In that time, I told a few people that we were evacuating, and got variations on the same response: “First a plague and now this. What’s next, locusts?” In texts and emails, my colleagues, friends, and family remarked that what was happening was “Biblical,” or an “act of God.” They did not mean to be flippant, I’m sure. I knew how it felt to encounter beauty, to grope for language, and to find every descriptor—“heavenly,” “dreamy,” “magical”—a flight from this world. It was surely no different with disaster. Still, it felt so inadequate as to be insulting. I did not want myth or allegory in the face of this real and total danger. I did not want this destruction rendered symbolic.
And to my surprise, I felt protective of God, or of my newfound idea of it. The force that brought forth the wheat from the earth should not be blamed for these fires, when we all knew who was at fault. We are the almighty ones, who had remade the world in our image.

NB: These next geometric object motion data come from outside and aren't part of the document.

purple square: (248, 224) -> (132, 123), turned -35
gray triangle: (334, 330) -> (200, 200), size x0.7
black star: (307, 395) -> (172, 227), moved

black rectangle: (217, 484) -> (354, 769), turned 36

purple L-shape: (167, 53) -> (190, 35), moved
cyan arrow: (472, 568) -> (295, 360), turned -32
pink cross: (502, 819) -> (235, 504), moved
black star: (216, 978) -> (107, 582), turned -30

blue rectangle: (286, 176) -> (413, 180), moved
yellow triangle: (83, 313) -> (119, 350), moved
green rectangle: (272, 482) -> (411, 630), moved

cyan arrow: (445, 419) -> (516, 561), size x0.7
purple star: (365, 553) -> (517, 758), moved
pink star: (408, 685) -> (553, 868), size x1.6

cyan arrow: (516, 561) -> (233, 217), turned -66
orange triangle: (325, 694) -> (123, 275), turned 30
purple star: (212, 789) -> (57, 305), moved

We got in the car and drove for an hour, in the direction of blue sky, brushing away ash with the windshield wipers. Friends of Cindy and Doug’s had offered to host us at their house in Marin, up on a mountain. From there, we could see all of San Francisco and, beyond, on a ridge in the distance, the glowing, undulating line of fire. It looked like a narrow slit in the landscape, with the earth’s molten core seeping through.
Our phones dinged with messages from friends who had stayed behind with a hose in hand, and from others who were now scattered across the region. A couple who lived only a mile away from Cindy and Doug lost their house—the house where they got married and raised their daughter—and Cindy read aloud from the tribute they’d written: “I will miss the millions of stars, the silence like I had never heard.”

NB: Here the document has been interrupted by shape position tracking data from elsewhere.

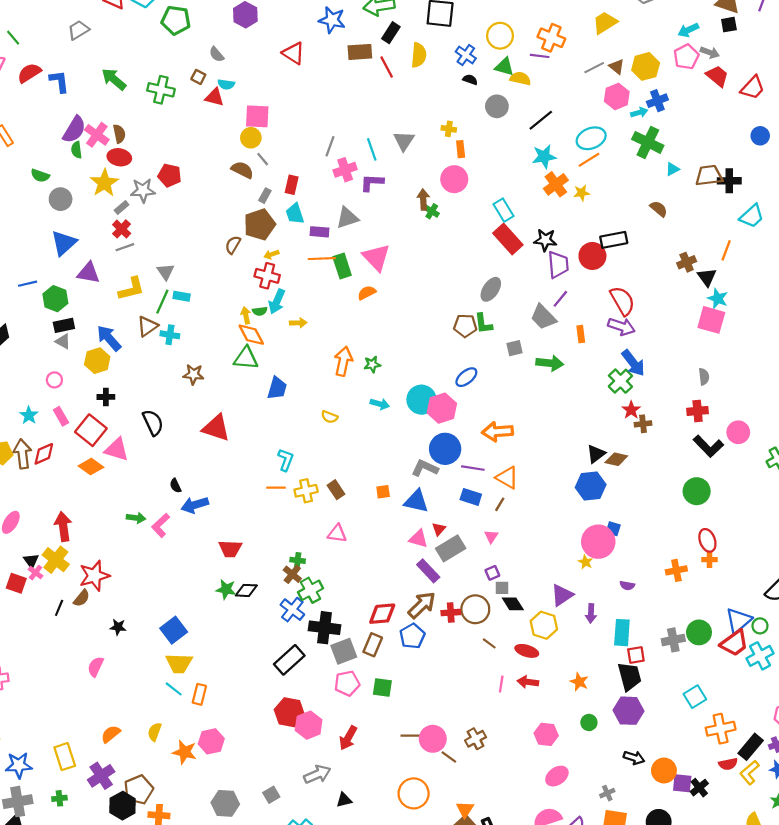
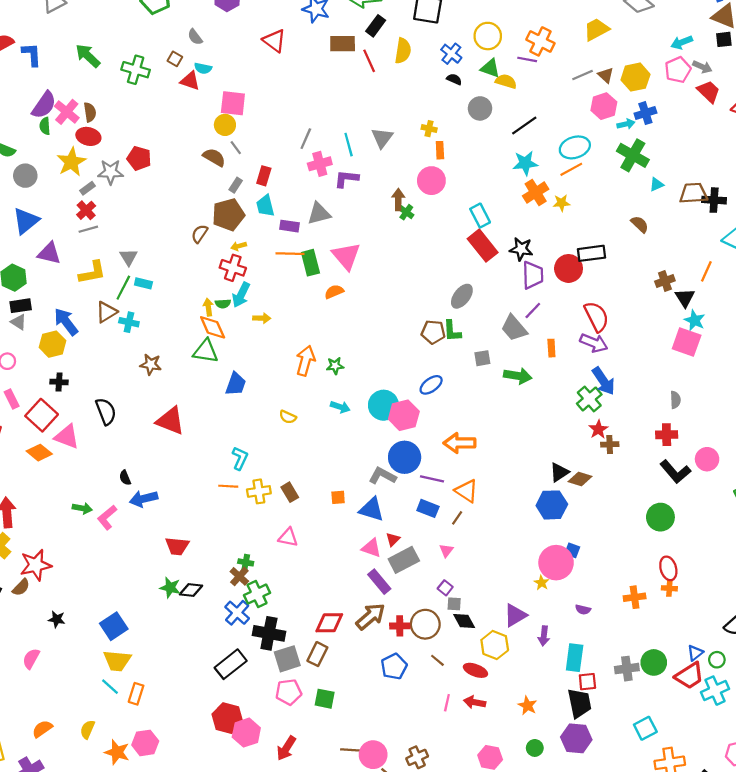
purple square: (492, 573) -> (445, 588), turned -32
blue triangle: (739, 621) -> (695, 653), size x0.6
blue pentagon: (412, 636) -> (394, 666), moved

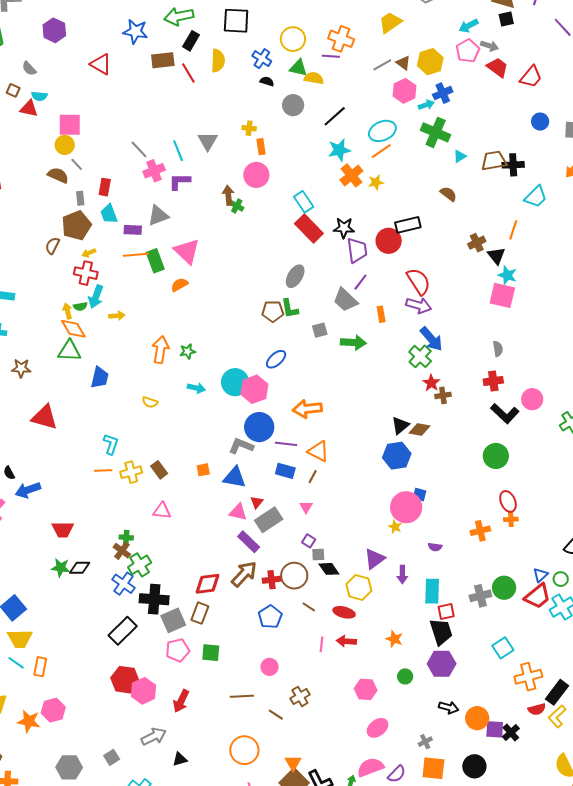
gray line: (306, 139) -> (139, 149), turned -60
gray rectangle: (236, 185) -> (80, 198), turned -32
pink circle: (373, 755) -> (270, 667), moved, size x0.7

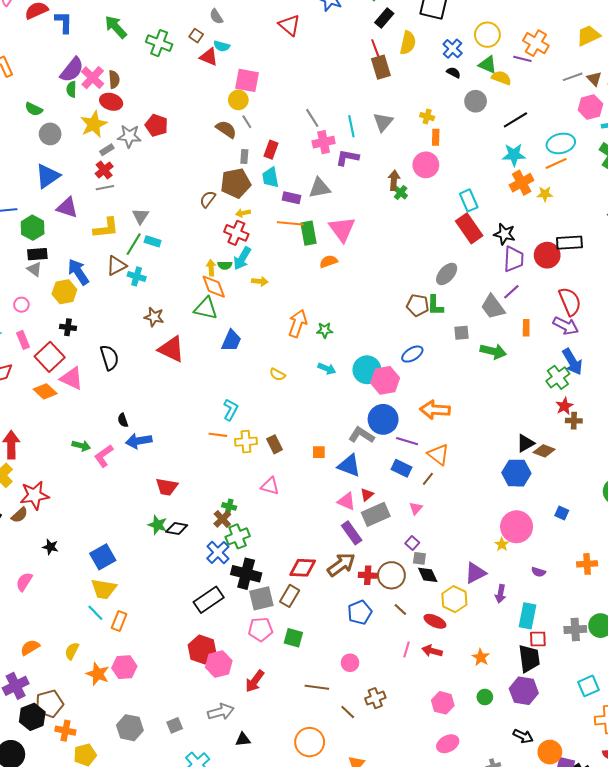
brown rectangle: (163, 60) -> (381, 67), moved, turned 70
red triangle: (45, 417) -> (171, 349), moved
blue square: (420, 495) -> (562, 513), moved

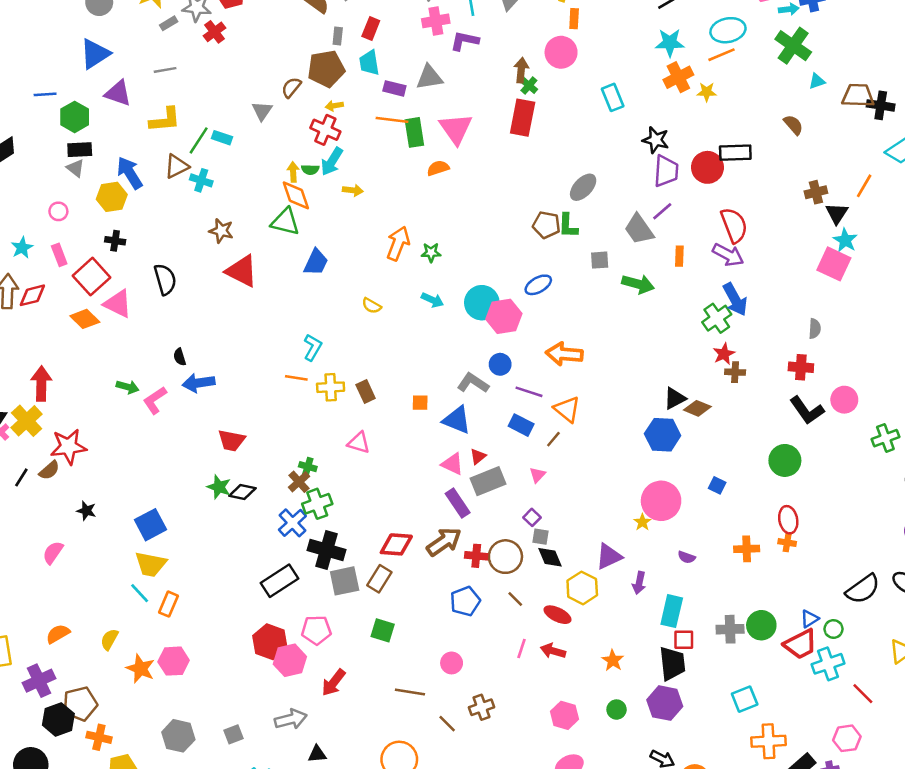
red cross: (104, 170) -> (215, 32), moved
gray triangle: (140, 216) -> (262, 111), moved
red rectangle: (469, 228) -> (523, 118), moved, turned 44
blue circle: (383, 419) -> (500, 364), size x0.6
pink pentagon: (260, 629) -> (316, 630), moved

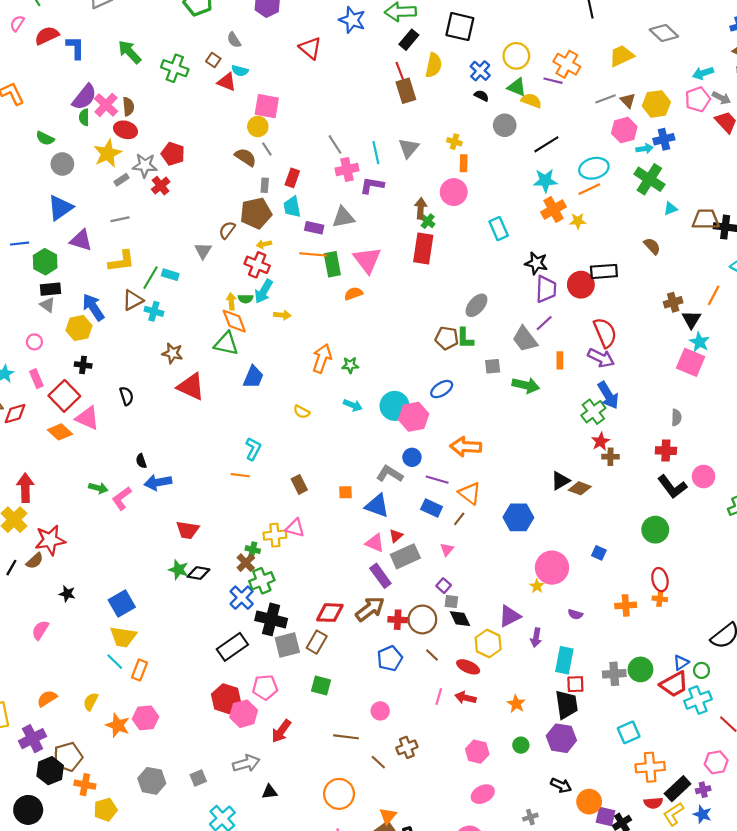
black semicircle: (165, 279) -> (127, 396), size x0.7
yellow cross: (331, 387) -> (275, 535), moved
blue hexagon: (663, 435) -> (518, 517), moved

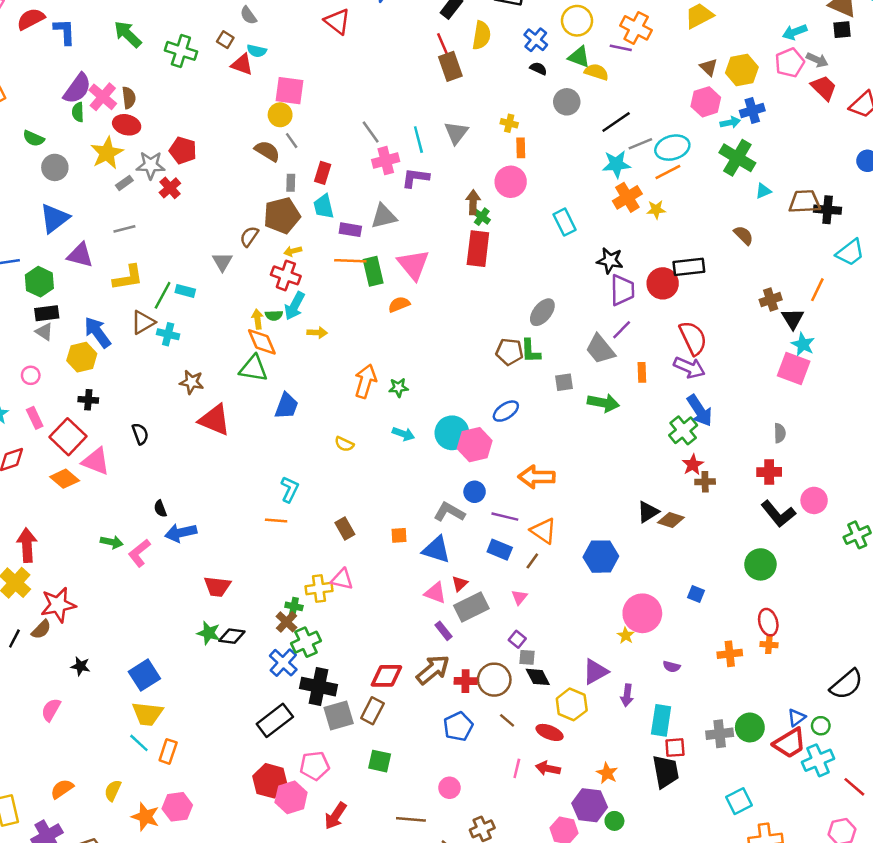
gray line: (605, 99) -> (640, 144), moved
purple rectangle: (380, 576) -> (443, 631), size x0.7
purple hexagon: (561, 738) -> (590, 805), moved

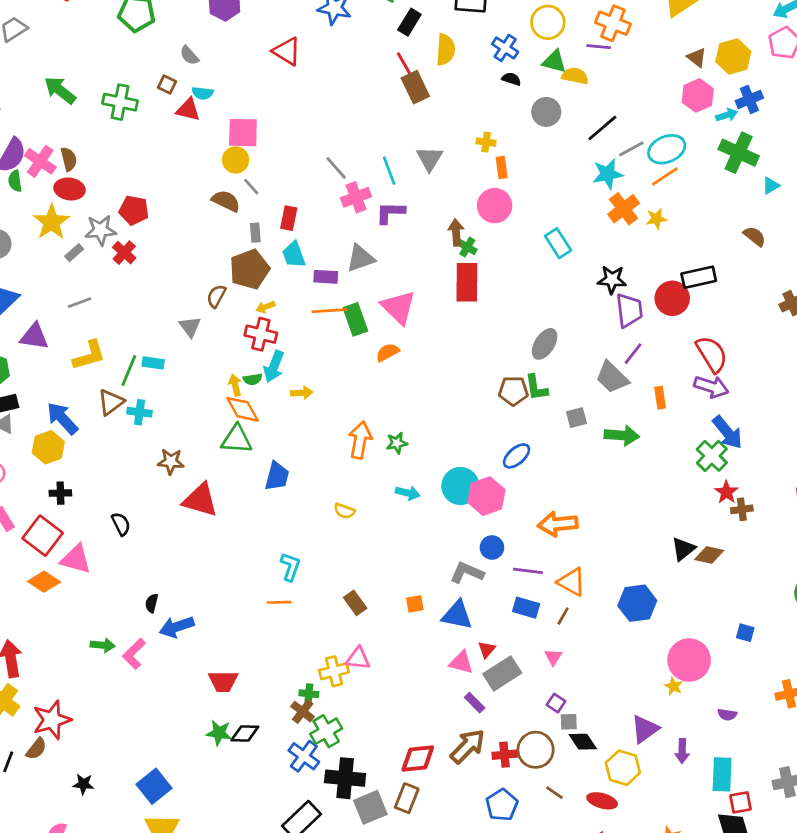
black semicircle: (160, 509) -> (152, 603), turned 42

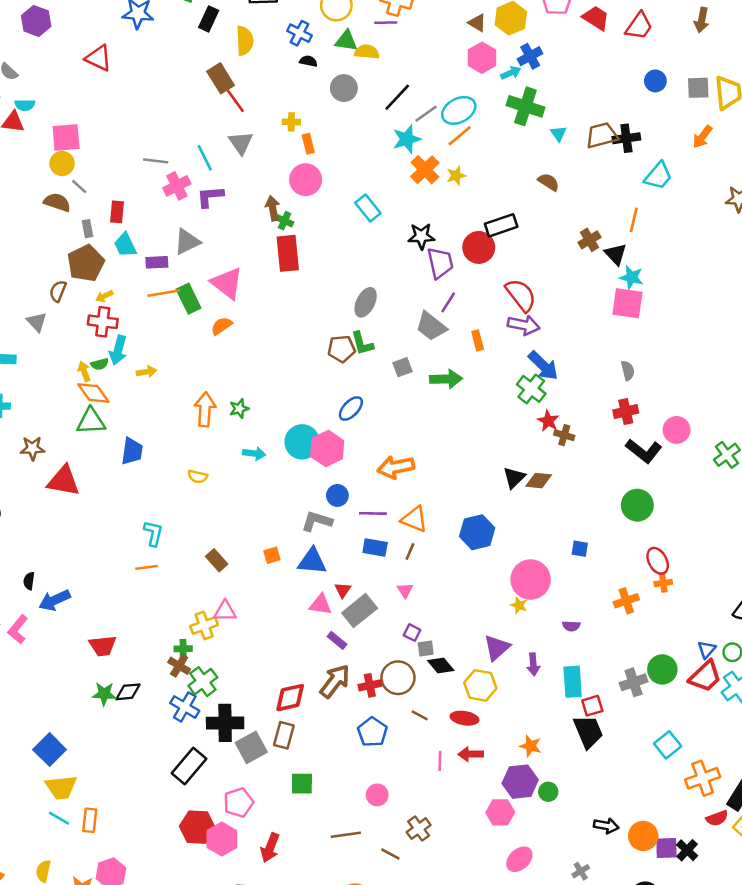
red line: (405, 66) -> (235, 100), moved
gray line: (336, 168) -> (156, 161), turned -35
cyan triangle: (771, 186) -> (558, 134), turned -30
brown cross: (742, 509) -> (564, 435), turned 30

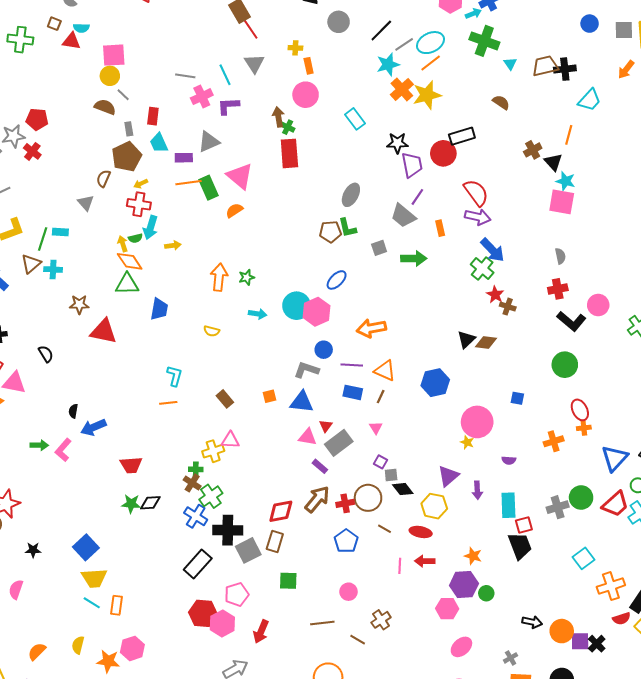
yellow star: (456, 176) -> (427, 95), size x1.8
blue triangle: (707, 649) -> (615, 458), moved, size x1.8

On our third day of evacuation, we received an email from Elizabeth to the Honoré community with the subject line “A grateful Harvest and a Prayer for the Protection from Fires.” She had included photos and videos of our day in the field, which felt, at this point, as far away as Masada. The email announced proudly that our work had yielded a hundred and thirty pounds of Hourani grain, and thanked the earth and the volunteers for their generosity. Elizabeth then asked the community to join together in a blessing for that earth, now threatened by fires. “May we bless in a way that draws a circle of light containing the California wildfires and protecting the surrounding life and structures.” she wrote. “Bless those who selflessly step into the breach to fight these fires. Bless those who have suffered from the fire’s destruction.” As a principle of ordinary living, the idea of blessedness had seemed transformative. But as a plea in a crisis, it saddened me. Who could protect us from ourselves?

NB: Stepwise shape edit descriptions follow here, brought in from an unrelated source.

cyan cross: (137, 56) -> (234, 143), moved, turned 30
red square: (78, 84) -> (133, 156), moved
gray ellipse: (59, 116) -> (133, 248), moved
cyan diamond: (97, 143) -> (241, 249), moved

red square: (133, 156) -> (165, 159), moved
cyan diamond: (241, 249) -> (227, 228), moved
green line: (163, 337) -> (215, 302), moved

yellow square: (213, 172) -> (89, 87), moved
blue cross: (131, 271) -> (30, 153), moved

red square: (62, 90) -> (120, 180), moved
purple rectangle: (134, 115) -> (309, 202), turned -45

With the power cut, the farm’s irrigation system was shut off. Every day Doug drove back up to the farm to water the plants, determined, even when all could still be lost, not to let them die. He harvested peaches in the thick air and handed them out to the first responders he encountered on the road. One morning, over breakfast before he left, he read us a text from a friend and colleague who is a geomorphologist—a scientist who studies why the physical features of the earth form the way they do. “Feels like a mean and vengeful world. It isn’t. It doesn’t care at all,” he paused, his voice breaking, “but we do.” In the weeks to come, the fires would be contained but the heat wave would continue, and on a day that would reach 114 degrees, Elizabeth and her family would return for another day of work. There was still more wheat to be threshed.